### Exercise directions
Please restate all of the records word for word, setting the pictures aside.

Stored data
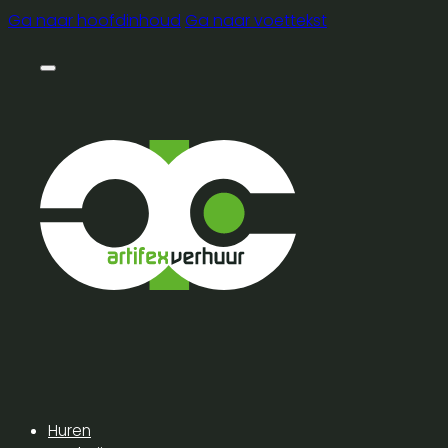
Ga naar hoofdinhoud
Ga naar voettekst
Huren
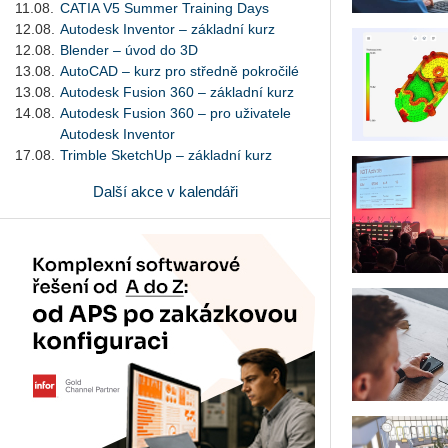
11.08.
CATIA V5 Summer Training Days
12.08.
Autodesk Inventor – základní kurz
12.08.
Blender – úvod do 3D
13.08.
AutoCAD – kurz pro středně pokročilé
13.08.
Autodesk Fusion 360 – základní kurz
14.08.
Autodesk Fusion 360 – pro uživatele
Autodesk Inventor
17.08.
Trimble SketchUp – základní kurz
Další akce v kalendáři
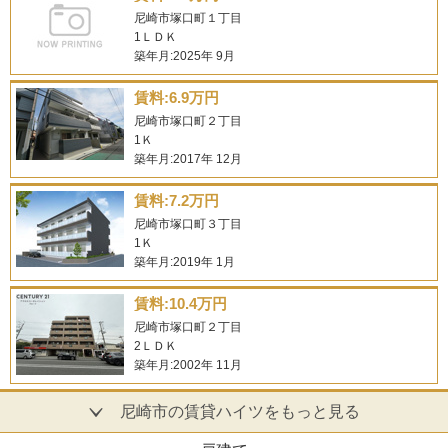
尼崎市塚口町１丁目
1ＬＤＫ
築年月:2025年 9月
賃料:6.9万円
尼崎市塚口町２丁目
1Ｋ
築年月:2017年 12月
賃料:7.2万円
尼崎市塚口町３丁目
1Ｋ
築年月:2019年 1月
賃料:10.4万円
尼崎市塚口町２丁目
2ＬＤＫ
築年月:2002年 11月
尼崎市の賃貸ハイツをもっと見る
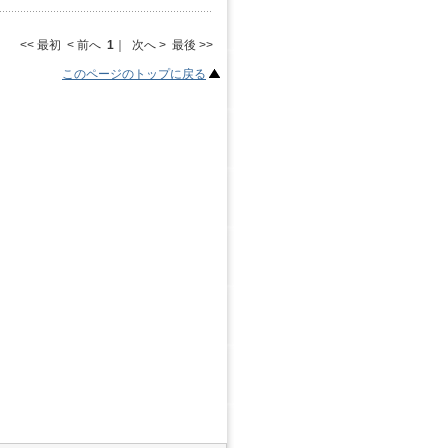
<< 最初 < 前へ
1
｜ 次へ > 最後 >>
このページのトップに戻る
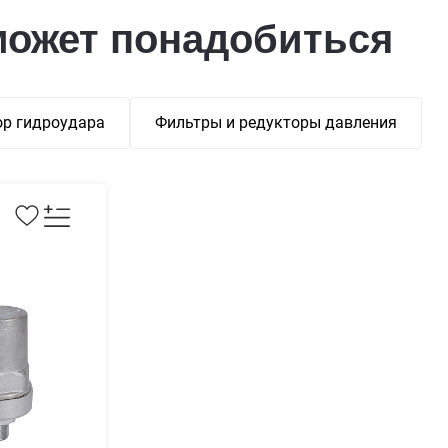
может понадобиться
р гидроудара
Фильтры и редукторы давления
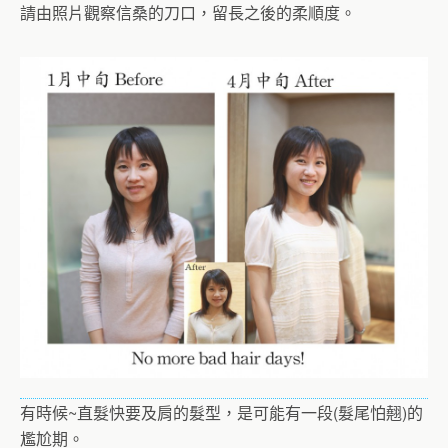
請由照片觀察信桑的刀口，留長之後的柔順度。
有時候~直髮快要及肩的髮型，是可能有一段(髮尾怕翹)的
尷尬期。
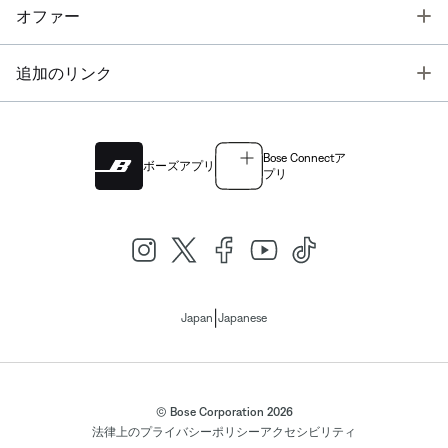
T
オファー
T
追加のリンク
Bose Connectア
ボーズアプリ
プリ
|
Japan
Japanese
© Bose Corporation 2026
法律上の
プライバシーポリシー
アクセシビリティ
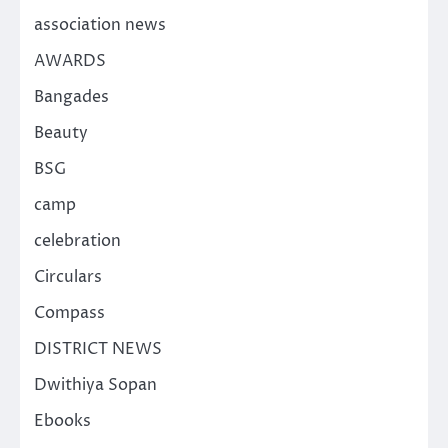
association news
AWARDS
Bangades
Beauty
BSG
camp
celebration
Circulars
Compass
DISTRICT NEWS
Dwithiya Sopan
Ebooks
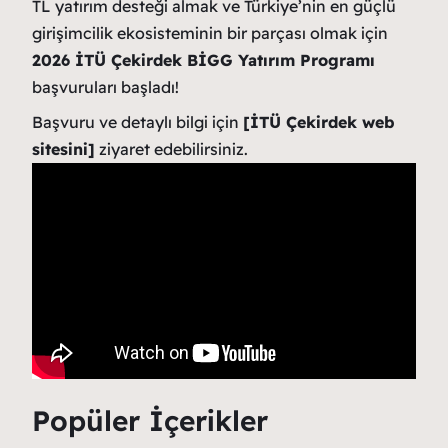
TL yatırım desteği almak ve Türkiye’nin en güçlü
girişimcilik ekosisteminin bir parçası olmak için
2026 İTÜ Çekirdek BİGG Yatırım Programı
başvuruları başladı!
Başvuru ve detaylı bilgi için
[İTÜ Çekirdek web
sitesini]
ziyaret edebilirsiniz.
Popüler İçerikler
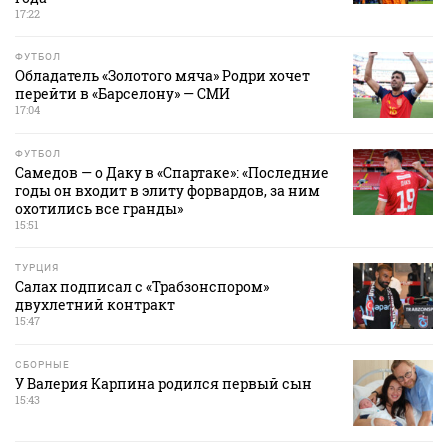
17:22
ФУТБОЛ
Обладатель «Золотого мяча» Родри хочет
перейти в «Барселону» — СМИ
17:04
ФУТБОЛ
Самедов — о Даку в «Спартаке»: «Последние
годы он входит в элиту форвардов, за ним
охотились все гранды»
15:51
ТУРЦИЯ
Салах подписал с «Трабзонспором»
двухлетний контракт
15:47
СБОРНЫЕ
У Валерия Карпина родился первый сын
15:43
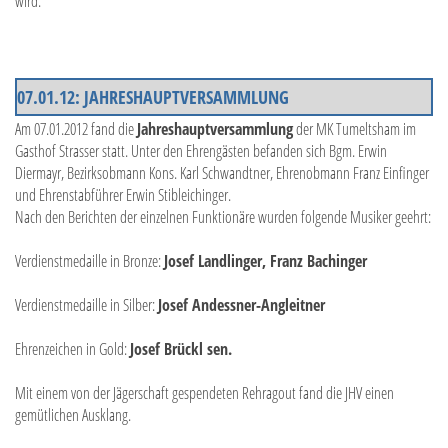
wird.
07.01.12: JAHRESHAUPTVERSAMMLUNG
Am 07.01.2012 fand die
Jahreshauptversammlung
der MK Tumeltsham im
Gasthof Strasser statt. Unter den Ehrengästen befanden sich Bgm. Erwin
Diermayr, Bezirksobmann Kons. Karl Schwandtner, Ehrenobmann Franz Einfinger
und Ehrenstabführer Erwin Stibleichinger.
Nach den Berichten der einzelnen Funktionäre wurden folgende Musiker geehrt:
Verdienstmedaille in Bronze:
Josef Landlinger, Franz Bachinger
Verdienstmedaille in Silber:
Josef Andessner-Angleitner
Ehrenzeichen in Gold:
Josef Brückl sen.
Mit einem von der Jägerschaft gespendeten Rehragout fand die JHV einen
gemütlichen Ausklang.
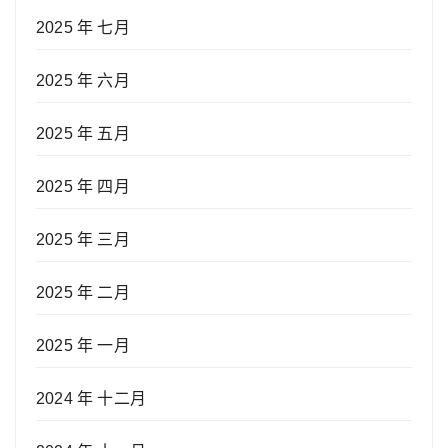
2025 年 七月
2025 年 六月
2025 年 五月
2025 年 四月
2025 年 三月
2025 年 二月
2025 年 一月
2024 年 十二月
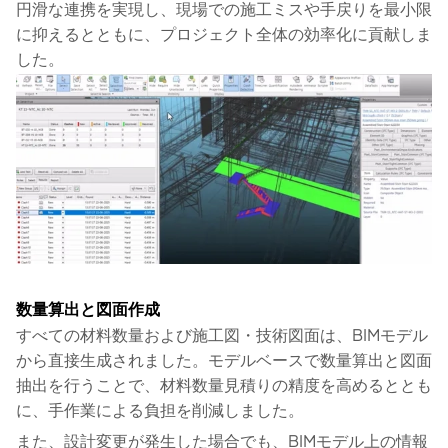
円滑な連携を実現し、現場での施工ミスや手戻りを最小限
に抑えるとともに、プロジェクト全体の効率化に貢献しま
した。
数量算出と図面作成
すべての材料数量および施工図・技術図面は、BIMモデル
から直接生成されました。モデルベースで数量算出と図面
抽出を行うことで、材料数量見積りの精度を高めるととも
に、手作業による負担を削減しました。
また、設計変更が発生した場合でも、BIMモデル上の情報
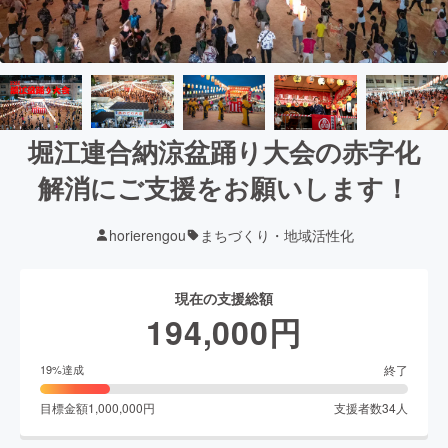
堀江連合納涼盆踊り大会の赤字化
解消にご支援をお願いします！
horierengou
まちづくり・地域活性化
現在の支援総額
194,000
円
終了
19
%達成
目標金額
1,000,000
円
支援者数
34
人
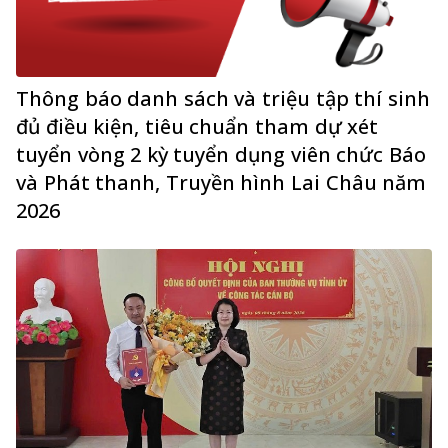
Thông báo danh sách và triệu tập thí sinh
đủ điều kiện, tiêu chuẩn tham dự xét
tuyển vòng 2 kỳ tuyển dụng viên chức Báo
và Phát thanh, Truyền hình Lai Châu năm
2026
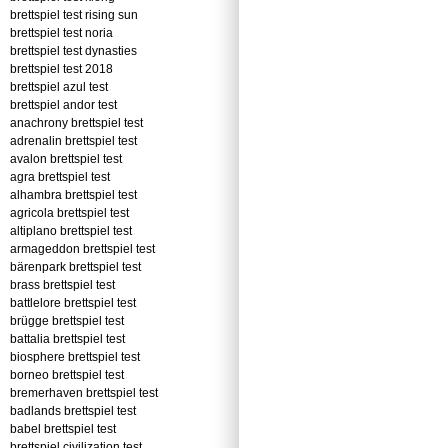
brettspiel test rising sun
brettspiel test noria
brettspiel test dynasties
brettspiel test 2018
brettspiel azul test
brettspiel andor test
anachrony brettspiel test
adrenalin brettspiel test
avalon brettspiel test
agra brettspiel test
alhambra brettspiel test
agricola brettspiel test
altiplano brettspiel test
armageddon brettspiel test
bärenpark brettspiel test
brass brettspiel test
battlelore brettspiel test
brügge brettspiel test
battalia brettspiel test
biosphere brettspiel test
borneo brettspiel test
bremerhaven brettspiel test
badlands brettspiel test
babel brettspiel test
brettspiel civilization test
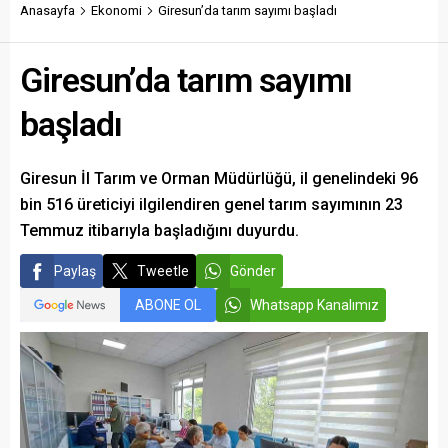
savundu.
Anasayfa
Ekonomi
Giresun’da tarım sayımı başladı
Giresun’da tarım sayımı
başladı
Giresun İl Tarım ve Orman Müdürlüğü, il genelindeki 96
bin 516 üreticiyi ilgilendiren genel tarım sayımının 23
Temmuz itibarıyla başladığını duyurdu.
Paylaş
Tweetle
Gönder
ABONE OL
Whatsapp Kanalımız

### Response box
Ga naar hoofdinhoud
Ga naar voettekst
Huren
11.08.
CATIA V5 Summer Training Days
12.08.
Autodesk Inventor – základní kurz
12.08.
Blender – úvod do 3D
13.08.
AutoCAD – kurz pro středně pokročilé
13.08.
Autodesk Fusion 360 – základní kurz
14.08.
Autodesk Fusion 360 – pro uživatele
Autodesk Inventor
17.08.
Trimble SketchUp – základní kurz
Další akce v kalendáři
尼崎市塚口町１丁目
1ＬＤＫ
築年月:2025年 9月
賃料:6.9万円
尼崎市塚口町２丁目
1Ｋ
築年月:2017年 12月
賃料:7.2万円
尼崎市塚口町３丁目
1Ｋ
築年月:2019年 1月
賃料:10.4万円
尼崎市塚口町２丁目
2ＬＤＫ
築年月:2002年 11月
尼崎市の賃貸ハイツをもっと見る
<< 最初 < 前へ
1
｜ 次へ > 最後 >>
このページのトップに戻る
может понадобиться
р гидроудара
Фильтры и редукторы давления
請由照片觀察信桑的刀口，留長之後的柔順度。
有時候~直髮快要及肩的髮型，是可能有一段(髮尾怕翹)的
尷尬期。
T
オファー
T
追加のリンク
Bose Connectア
ボーズアプリ
プリ
|
Japan
Japanese
© Bose Corporation 2026
法律上の
プライバシーポリシー
アクセシビリティ
association news
AWARDS
Bangades
Beauty
BSG
camp
celebration
Circulars
Compass
DISTRICT NEWS
Dwithiya Sopan
Ebooks
TL yatırım desteği almak ve Türkiye’nin en güçlü
girişimcilik ekosisteminin bir parçası olmak için
2026 İTÜ Çekirdek BİGG Yatırım Programı
başvuruları başladı!
Başvuru ve detaylı bilgi için
[İTÜ Çekirdek web
sitesini]
ziyaret edebilirsiniz.
Popüler İçerikler
17:22
ФУТБОЛ
Обладатель «Золотого мяча» Родри хочет
перейти в «Барселону» — СМИ
17:04
ФУТБОЛ
Самедов — о Даку в «Спартаке»: «Последние
годы он входит в элиту форвардов, за ним
охотились все гранды»
15:51
ТУРЦИЯ
Салах подписал с «Трабзонспором»
двухлетний контракт
15:47
СБОРНЫЕ
У Валерия Карпина родился первый сын
15:43
wird.
07.01.12: JAHRESHAUPTVERSAMMLUNG
Am 07.01.2012 fand die
Jahreshauptversammlung
der MK Tumeltsham im
Gasthof Strasser statt. Unter den Ehrengästen befanden sich Bgm. Erwin
Diermayr, Bezirksobmann Kons. Karl Schwandtner, Ehrenobmann Franz Einfinger
und Ehrenstabführer Erwin Stibleichinger.
Nach den Berichten der einzelnen Funktionäre wurden folgende Musiker geehrt:
Verdienstmedaille in Bronze:
Josef Landlinger, Franz Bachinger
Verdienstmedaille in Silber:
Josef Andessner-Angleitner
Ehrenzeichen in Gold:
Josef Brückl sen.
Mit einem von der Jägerschaft gespendeten Rehragout fand die JHV einen
gemütlichen Ausklang.
2025 年 七月
2025 年 六月
2025 年 五月
2025 年 四月
2025 年 三月
2025 年 二月
2025 年 一月
2024 年 十二月
円滑な連携を実現し、現場での施工ミスや手戻りを最小限
に抑えるとともに、プロジェクト全体の効率化に貢献しま
した。
数量算出と図面作成
すべての材料数量および施工図・技術図面は、BIMモデル
から直接生成されました。モデルベースで数量算出と図面
抽出を行うことで、材料数量見積りの精度を高めるととも
に、手作業による負担を削減しました。
また、設計変更が発生した場合でも、BIMモデル上の情報
堀江連合納涼盆踊り大会の赤字化
解消にご支援をお願いします！
horierengou
まちづくり・地域活性化
現在の支援総額
194,000
円
終了
19
%達成
目標金額
1,000,000
円
支援者数
34
人
Thông báo danh sách và triệu tập thí sinh
đủ điều kiện, tiêu chuẩn tham dự xét
tuyển vòng 2 kỳ tuyển dụng viên chức Báo
và Phát thanh, Truyền hình Lai Châu năm
2026
brettspiel test rising sun
brettspiel test noria
brettspiel test dynasties
brettspiel test 2018
brettspiel azul test
brettspiel andor test
anachrony brettspiel test
adrenalin brettspiel test
avalon brettspiel test
agra brettspiel test
alhambra brettspiel test
agricola brettspiel test
altiplano brettspiel test
armageddon brettspiel test
bärenpark brettspiel test
brass brettspiel test
battlelore brettspiel test
brügge brettspiel test
battalia brettspiel test
biosphere brettspiel test
borneo brettspiel test
bremerhaven brettspiel test
badlands brettspiel test
babel brettspiel test
brettspiel civilization test
savundu.
Anasayfa
Ekonomi
Giresun’da tarım sayımı başladı
Giresun’da tarım sayımı
başladı
Giresun İl Tarım ve Orman Müdürlüğü, il genelindeki 96
bin 516 üreticiyi ilgilendiren genel tarım sayımının 23
Temmuz itibarıyla başladığını duyurdu.
Paylaş
Tweetle
Gönder
ABONE OL
Whatsapp Kanalımız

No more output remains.